CARICOM 38 | Cut travel tax to bring region closer together, says Mitchell
Cutting taxes on air travel tickets is among the measures Grenada's Prime Minister Dr Keith Mitchell says are needed in the region to help foster greater intra-regional travel and close what he labelled the political distance between CARICOM and its citizens.
"It is widely chronicled about CARICOM that intra-regional trade is obstructed by non-tariff barriers which all affect our global competitiveness," said Mitchell, the new CARICOM chairman at last night's opening of the 38th regular meeting of heads of government at the Grenada Trade Centre in St George's, Grenada.
He said deepening the partnership requires "that we urgently dispel with the knee-jerk nationalistic response in the change for higher community ideals in some key areas. Those areas, he listed were transport and connectivity.
"Transportation is the lifeblood of our integration process.

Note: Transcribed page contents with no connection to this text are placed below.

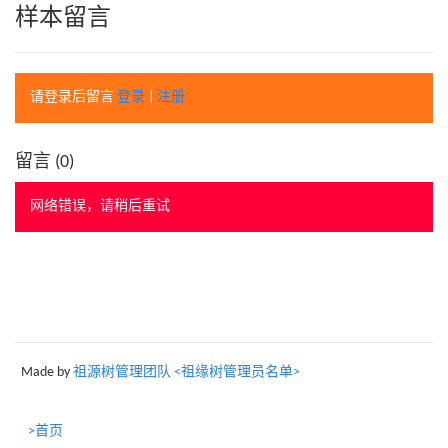
样本留言
请登录后留言
登录
|
注册
留言 (
0
)
网络错误，请稍后重试
Made by
祖源树管理团队 <祖缘树管理员名单>
>首页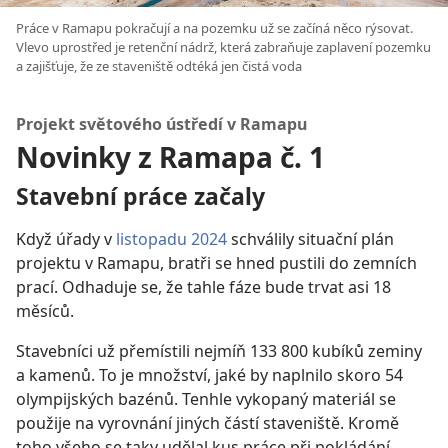
Práce v Ramapu pokračují a na pozemku už se začíná něco rýsovat.
Vlevo uprostřed je retenční nádrž, která zabraňuje zaplavení pozemku
a zajišťuje, že ze staveniště odtéká jen čistá voda
Projekt světového ústředí v Ramapu
Novinky z Ramapa č. 1
Stavební práce začaly
Když úřady v
listopadu 2024
schválily situační plán
projektu v Ramapu, bratři se hned pustili do zemních
prací. Odhaduje se, že tahle fáze bude trvat asi 18
měsíců.
Stavebníci už přemístili nejmíň 133 800 kubíků zeminy
a kamenů. To je množství, jaké by naplnilo skoro 54
olympijských bazénů. Tenhle vykopaný materiál se
použije na vyrovnání jiných částí staveniště. Kromě
toho všeho se taky udělal kus práce při pokládání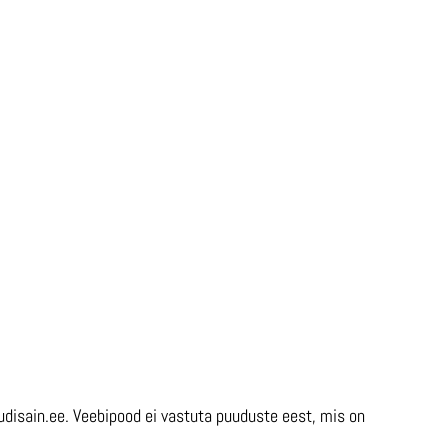
udisain.ee. Veebipood ei vastuta puuduste eest, mis on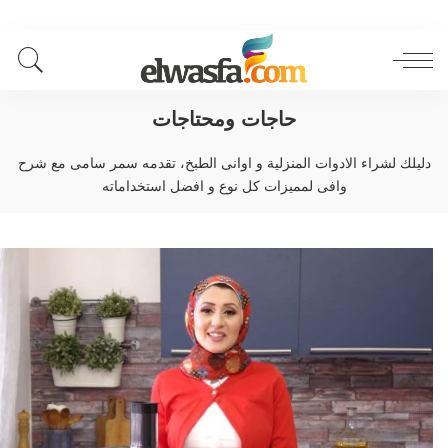
حاجات ومحتاجات
دليلك لشراء الادوات المنزلية و اوانى الطبخ، تقدمه سمر سامى مع شرح
وافى لمميزات كل نوع و افضل استخداماته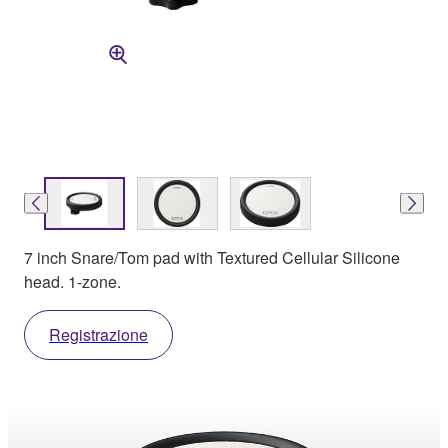
7 inch Snare/Tom pad with Textured Cellular Silicone
head. 1-zone.
Registrazione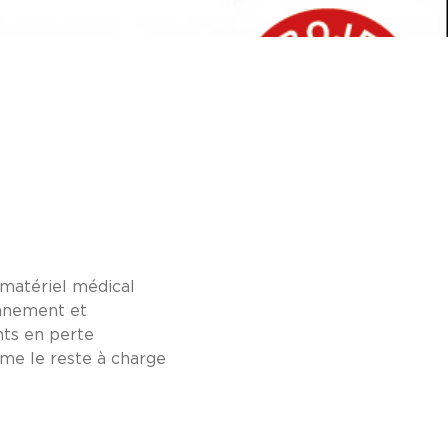
 matériel médical
ionnement et
nts en perte
ime le reste à charge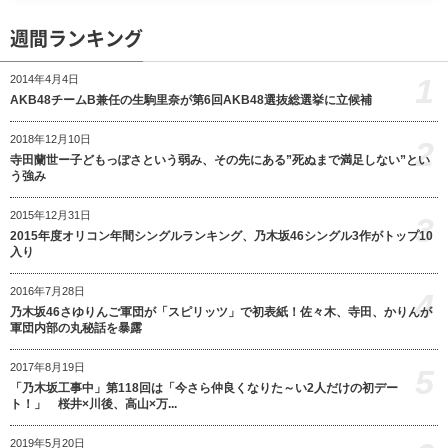
週間ランキング
1
2014年4月4日
AKB48チームB兼任の生駒里奈が第6回AKB48選抜総選挙に立候補
2018年12月10日
2
寺田蘭世ー子どもっぽさという弱み、その先にある”死ぬまで満足しない”とい
う強み
2015年12月31日
3
2015年度オリコン年間シングルランキング、乃木坂46シングル3作がトップ10
入り
2016年7月28日
4
乃木坂46さゆりんご軍団が「スピリッツ」で初表紙！佐々木、寺田、かりんが
軍団内部の丸秘話を暴露
2017年8月19日
5
「乃木坂工事中」第118回は「今さら仲良くなりた～い2人だけの初デー
ト！」 桜井×川後、高山×万...
2019年5月20日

Domestic and intra-regional air travel, added to low service competition and high travel costs all culminate in the reality that Caribbean countries connect more easily to destinations outside of the region than to destinations within members states."
Mitchell said reducing air travel costs would help to change the situation. "It would represent a significant installment to the regional integration account if heads would collectively agree to reduce airline ticket taxes as well as other fees which [are attached] to the cost of intra-regional air travel."
Implementing the single ICT space, he added, is also an imperative and must be pursued quickly to completion to allow for improvement in the trade of goods and services, boosting communications.
Meanwhile David Granger, the president of Guyana, says now more than ever CARICOM has to be decisive in its actions in the face of uncertainties greeting CARICOM's international relations.
"The community finds itself today in an international situation that is replete with uncertainty and complexity," he said.
"United States policy as a result of changes in administration is uncertain; UK policy or its resolve to exit the European Union is uncertain ( EU); EU policy after the expiration of the Cotonou agreement is uncertain; African Union policy within the African Caribbean and Pacific group will be driven by the continent's collective interests, which are different from those of CARICOM; and Asian policy, as far as we are concerned, is uncertain."
He emphasised that CARICOM must be decisive in acting on proposals regarding the implementation of provisions under the CARICOM Single Market and Economy ( CSME) established over a decade ago to deepen economic growth and integration.
"The CSME is still the best vehicle to allow small states to compete in the global economy while promoting economic and social development. The CSME is the most ambitious project attempted by the community, it must not become our most ambiguous."